Ikọ

The Diasporic Schools — Online

À propos d’Ikọ

Ikọ est une série commune de podcasts conçue par l’artiste Otobong Nkanga et la curatrice Sandrine Honliasso. Cette série fait écho au projet en évolution perpétuelle d’Otobong Nkanga Carved to flow, débuté en 2017. Carved to flow fonctionne comme une structure de soutien pour des projets engagés dans le développement d'activités  sociales, économiques et culturelles de régions isolées géographiquement. Ikọ est pensé comme un espace à géométrie variable qui vise à réunir différentes zones géographiques, à assembler des champs d’études distincts et à mettre en relation des pratiques hétérogènes pour susciter de nouvelles lectures du monde, construire de nouveaux moyens pour établir des relations et créer des biens. Unissant une grande variété de voix réagissant à différentes propositions sonores, Ikọ cherche à élargir nos approches des démarches artistiques et des champs culturels, en plus de permettre à une multiplicité de voix d’être entendues.

Crédits

Présentation : Kunstenfestivaldesarts

Fondatrices : Otobong Nkanga, Sandrine Honliasso
Curatrice : Sandrine Honliasso
Designer sonore : Giocomo Turra
Graphiste : Antonin Faurel
Montage son : Octave Broutard

La série de podcast Ikọ est coproduite et soutenue par : Kunstenfestivaldesarts dans le cadre de The DIasporic Schools et Carved to Flow

Sorties

07.10
Épisode 1

14.10
Épisode 2

21.10
Épisode 3

28.10
Épisode 4

Programme public

Otobong Nkanga et Sandrine Honliasso parleront de leur projet Ikọ le 01.11 dans le cadre du Programme public.

Ikọ sur le web

ikoflow.com

Épisode 1

Repairing bodies and land with Aisha Conté
07.10
Invitée Ikọ Zone : Adelle Nqeto
Langue : Français

Dans ce premier épisode nous rencontrons Aisha Conté, fondatrice de Nyara, une marque et des magasins de produits de phyto-aromathérapie et de bijoux basée au Sénégal.
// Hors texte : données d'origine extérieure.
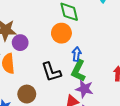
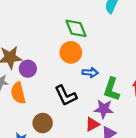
blue arrow: (77, 54) -> (90, 73), turned 96
green L-shape: (78, 71) -> (112, 89), moved

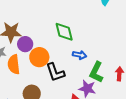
green diamond: (76, 28) -> (64, 32), moved
orange circle: (71, 52) -> (39, 57), moved

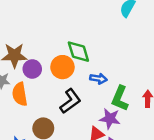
orange circle: (39, 57) -> (62, 67), moved
black L-shape: (55, 72) -> (70, 101), turned -105

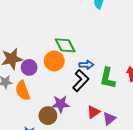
black L-shape: (70, 101) -> (81, 81), moved
purple star: (110, 119) -> (61, 104), moved

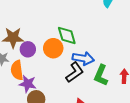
blue arrow: (86, 65) -> (83, 58), size x1.5
purple star: (61, 104) -> (28, 84), moved

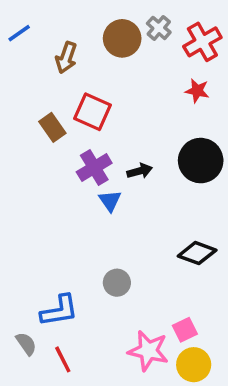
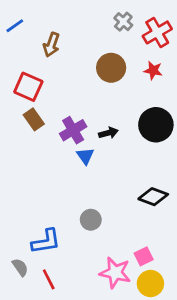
brown circle: (122, 38) -> (111, 68), moved
red square: (92, 112) -> (28, 87), moved
brown rectangle: (52, 127) -> (34, 119), moved

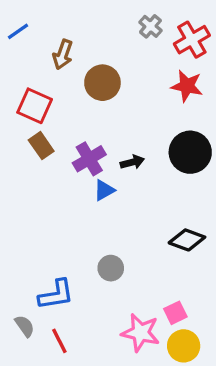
brown circle: (111, 68) -> (102, 83), moved
red star: (153, 70) -> (187, 86), size x1.4
blue triangle: (85, 156) -> (104, 190), turned 36

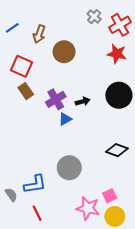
blue line: (18, 31) -> (12, 28), moved
gray circle: (111, 268) -> (69, 168), size x1.5
gray semicircle: (25, 326) -> (11, 195), moved

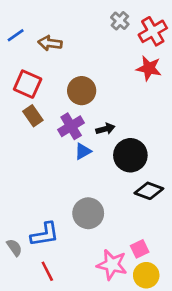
brown arrow: (39, 34) -> (50, 43), turned 78
brown circle: (64, 52) -> (82, 91), moved
black circle: (119, 95) -> (130, 155), moved

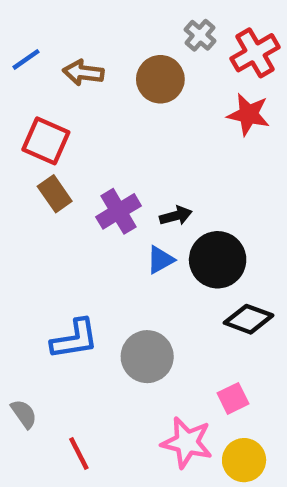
brown circle: (82, 91) -> (160, 79), moved
blue triangle: (83, 151) -> (160, 260), moved
blue L-shape: (45, 234) -> (75, 339), moved
pink square: (140, 249) -> (233, 398), moved

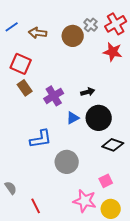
gray cross: (200, 35) -> (91, 25), moved
black arrow: (176, 216) -> (88, 92), moved
blue L-shape: (75, 339) -> (41, 139), moved

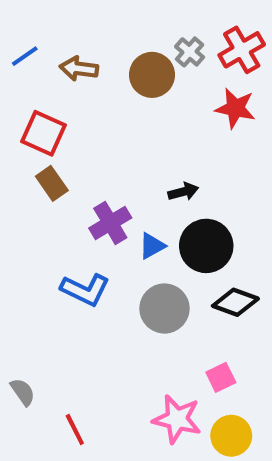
purple cross: (54, 96) -> (110, 223), moved
blue L-shape: (41, 139) -> (85, 290), turned 35
gray circle: (67, 162) -> (164, 308), moved

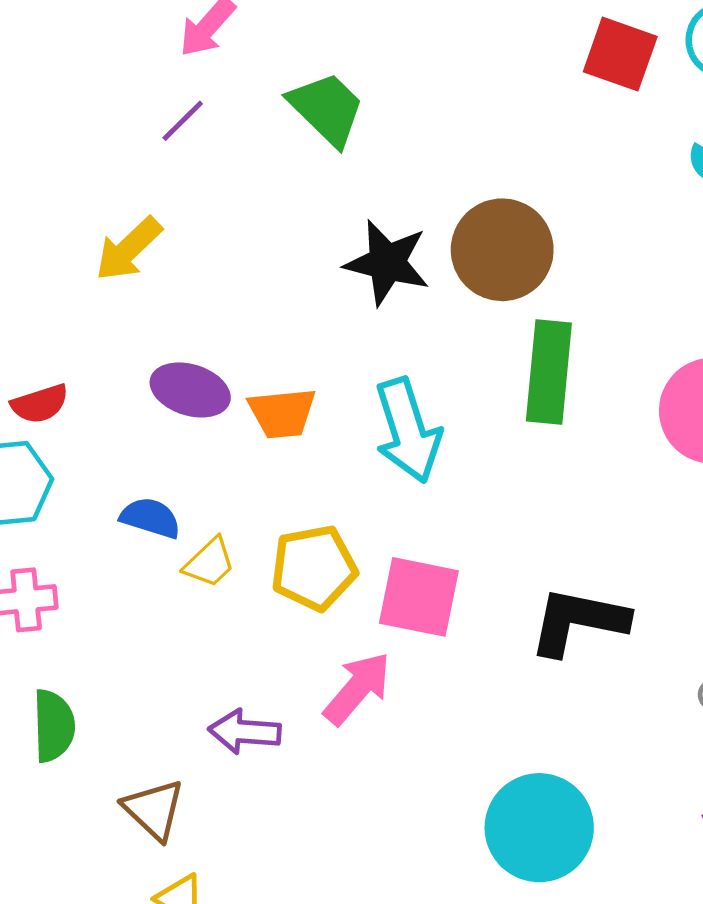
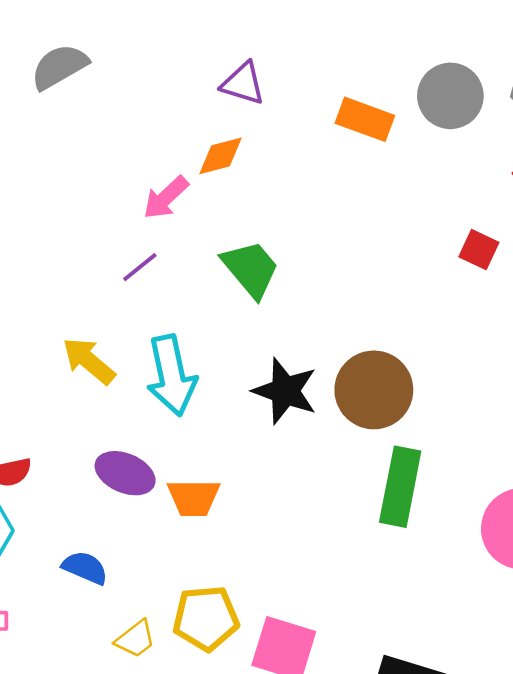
red square: (620, 54) -> (479, 250), size x0.7
yellow arrow: (129, 249) -> (89, 361), turned 78
cyan arrow: (408, 430) -> (172, 375), moved
yellow trapezoid: (209, 563) -> (135, 639), moved

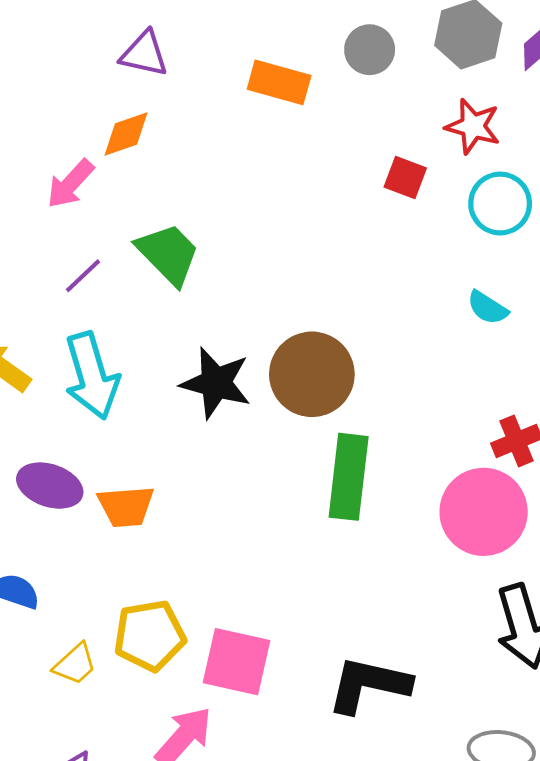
gray circle: (450, 96) -> (370, 50), size x0.7
red square: (479, 250) -> (405, 177), moved
purple line: (140, 267) -> (83, 276), moved

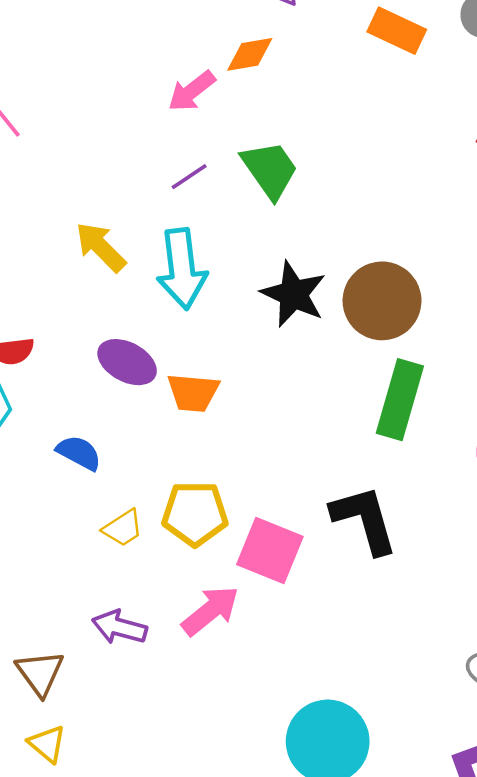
black L-shape: (369, 685) -> (364, 520), moved, turned 52

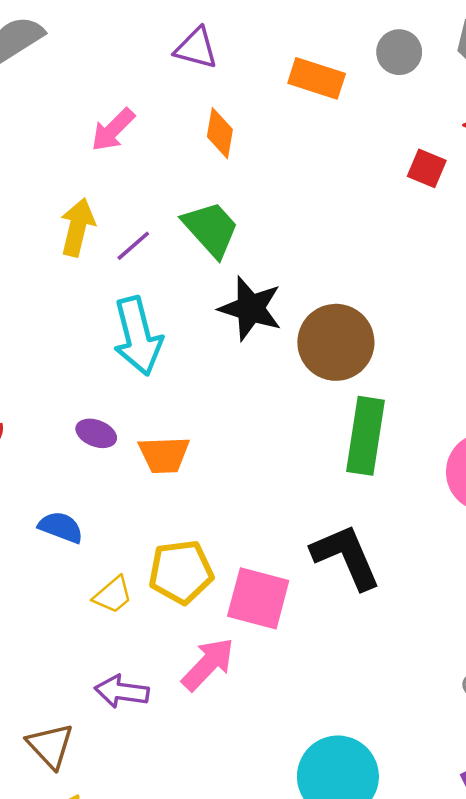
orange diamond: (250, 54) -> (220, 133), moved, turned -63
pink arrow: (192, 91) -> (113, 130), moved
yellow arrow: (101, 247) -> (77, 227), moved, turned 66
black star: (293, 294) -> (250, 308), moved
purple ellipse: (127, 362) -> (96, 433), size x0.7

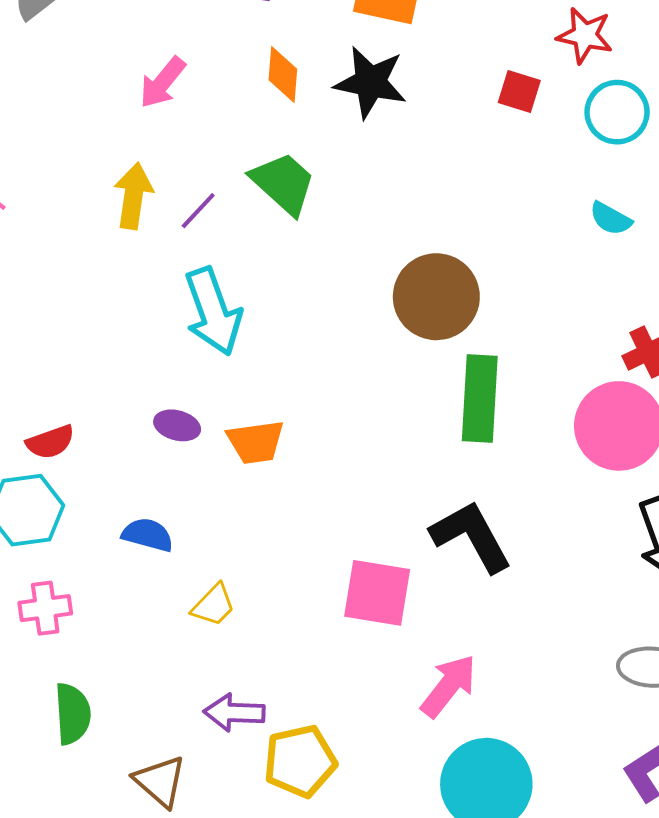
black star: (250, 308) -> (370, 82), moved
yellow pentagon: (181, 572) -> (300, 761), moved
pink arrow: (208, 664) -> (449, 686), moved

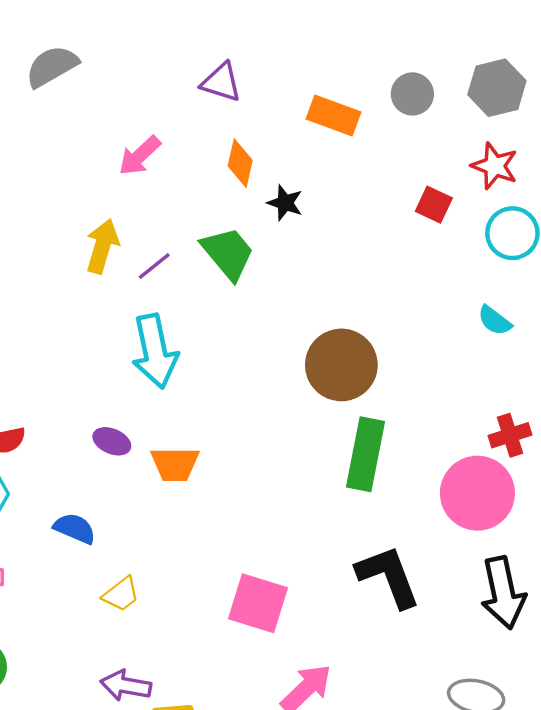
black star: (370, 82) -> (285, 203), moved, size x0.6
black L-shape: (471, 536) -> (388, 576), moved

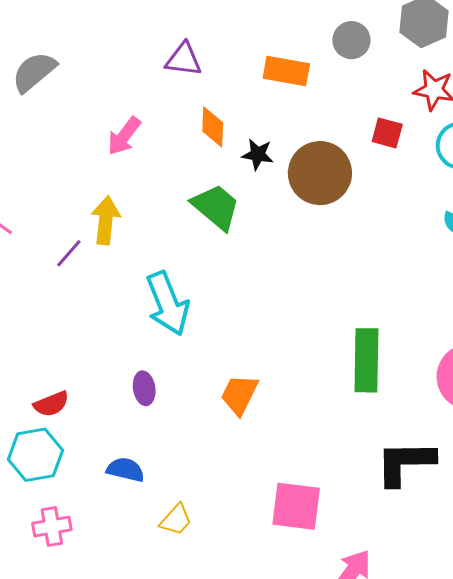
purple line: (154, 266) -> (69, 253), moved
brown circle: (341, 365) -> (320, 173), moved
purple ellipse: (112, 441) -> (144, 388), turned 68
orange trapezoid: (175, 464) -> (239, 395), moved, turned 126
black L-shape: (388, 576) -> (405, 463), turned -60

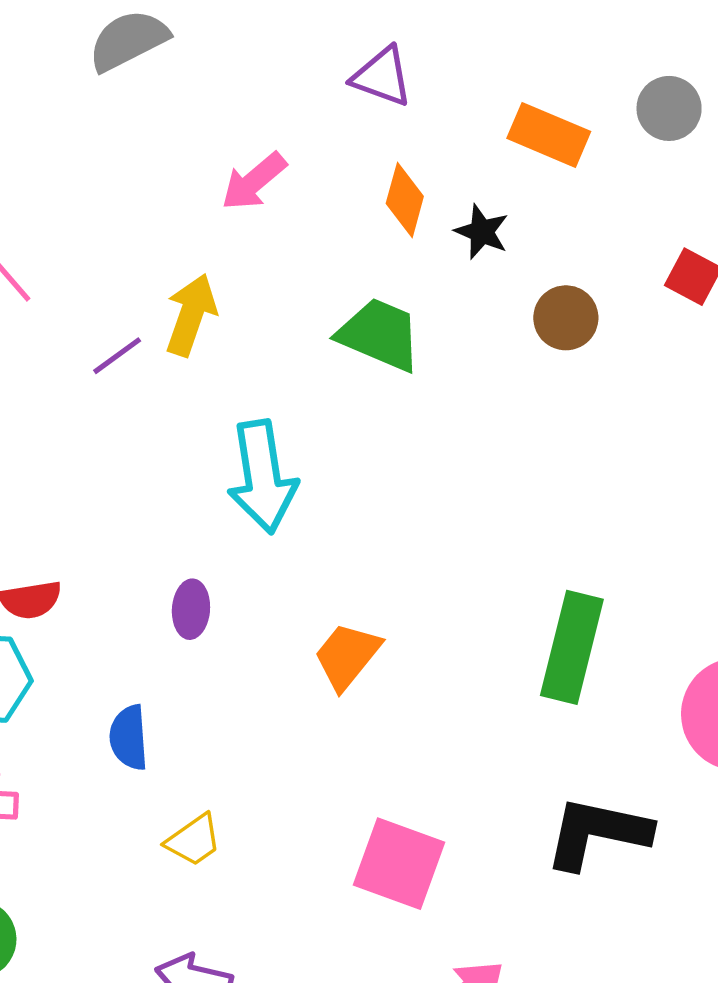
black star: (258, 154) -> (482, 232), moved
brown circle: (320, 173) -> (566, 318), size x0.6
green trapezoid: (216, 207) -> (380, 335), turned -30
blue semicircle: (125, 470) -> (129, 738), turned -120

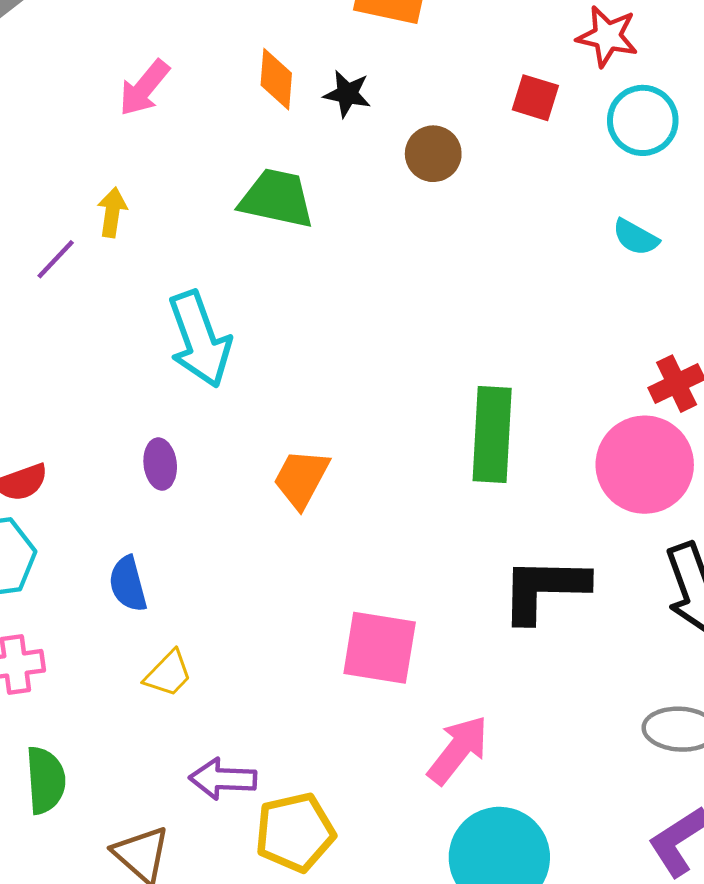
yellow arrow: (191, 315) -> (112, 212), size x0.7
yellow trapezoid: (194, 840) -> (168, 674), moved

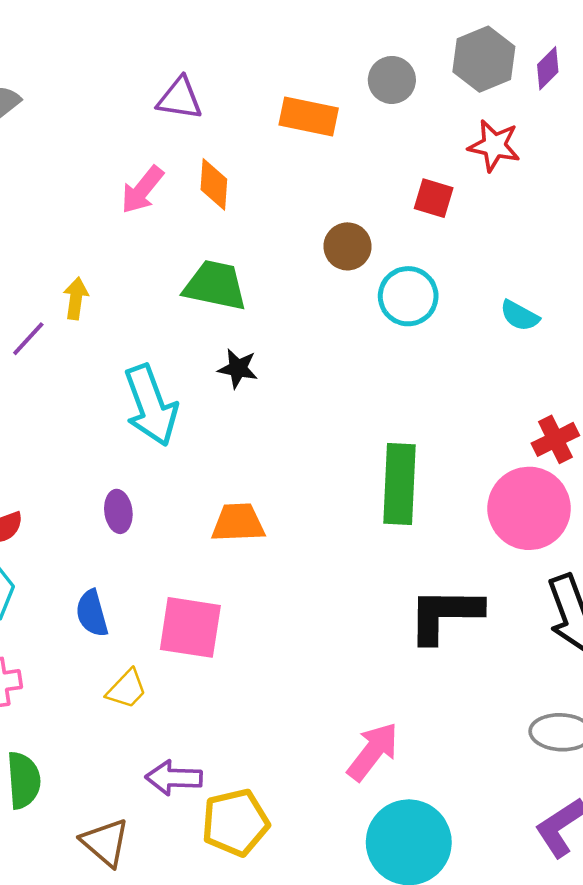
pink arrow: (144, 88) -> (142, 190), moved
black star: (347, 94) -> (238, 368), moved
cyan circle: (643, 120) -> (408, 296), moved
orange trapezoid: (301, 479) -> (238, 523), turned 60
pink square: (380, 648) -> (190, 627), moved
Otobong Nkanga s’entretien avec Aisha Conté qui nous relate son parcours : Doctoresse en pharmacie, elle a d’abord été employée dans l’industrie pharmaceutique, pour prendre ensuite son indépendance et entamer un travail de recherche afin de développer des cosmétiques et des soins pour la peau élaborés à partir de produits locaux. Aisha Conté éclaire différents aspects de la démarche entreprise avec Nyara et la manière dont cette activité est connectée avec les structures et les dimensions sociales, économiques et environnementales autant au niveau sénégalais que mondial. Dans la seconde partie du podcast, Sandrine Honliasso nous présente Ikọ Zone, une capsule au sein de laquelle un·e musicien·ne, un·e poète·étesse, un·e écrivain·e partage avec nous son univers. Dans ce premier épisode nous écoutons une intervention sonore de la chanteuse et parolière Sud-Africaine basée à Berlin Adelle Nqeto.

Épisode 2

Fashion and ethics avec Aboubakar Fofana et Gozi Ochonogor
14.10
Invitée Ikọ Zone : Nola Cherri
Langue : Anglais

Dans cet épisode Otobong Nkanga initie une rencontre entre la styliste Gozi Ochonogor et l’artiste pluridisciplinaire, lui aussi styliste, Aboubakar Fofana. La conversation met en lumière la manière dont chacun·e aborde son travail textile, l’inscrit dans une filière de production durable et l’insert dans l’industrie de la mode. Mais l’échange valorise surtout leurs pratiques comme étant des espaces pour bâtir des entreprises communes et de soutiens mutuels. Dans l’Ikọ Zone nous écoutons la chanteuse, parolière et artiste visuelle, parisienne d’adoption, Nola Cherri.

Épisode 3

Food care in time of crisis avec Ashna Afroze Ahmed
21.10 
Invitée Ikọ Zone : Skye Arundhati Thomas

Dans cet épisode Otobong Nkanga s’entretient avec Ashna Afroze Ahmed, agricultrice urbaine et fondatrice de Prakriti Farming. Prakriti Farming est une coopérative agricole qui développe des cultures urbaines et durables dans la ville de Dhaka, au Bangladesh. Comme partout dans le monde, la crise du Covid-19 a creusé les inégalités sociales et exacerbé les difficultés qu’ont les plus pauvres à se procurer des biens de première nécessité. Cet épisode nous présente les initiatives et les actions de solidarité entreprises par Prakriti Farming en réponse à cette situation critique. Dans l’Ikọ Zone, nous écoutons un récit écrit et lu par Skye Arundhati Thomas, qui est autrice et éditrice à Mumbai.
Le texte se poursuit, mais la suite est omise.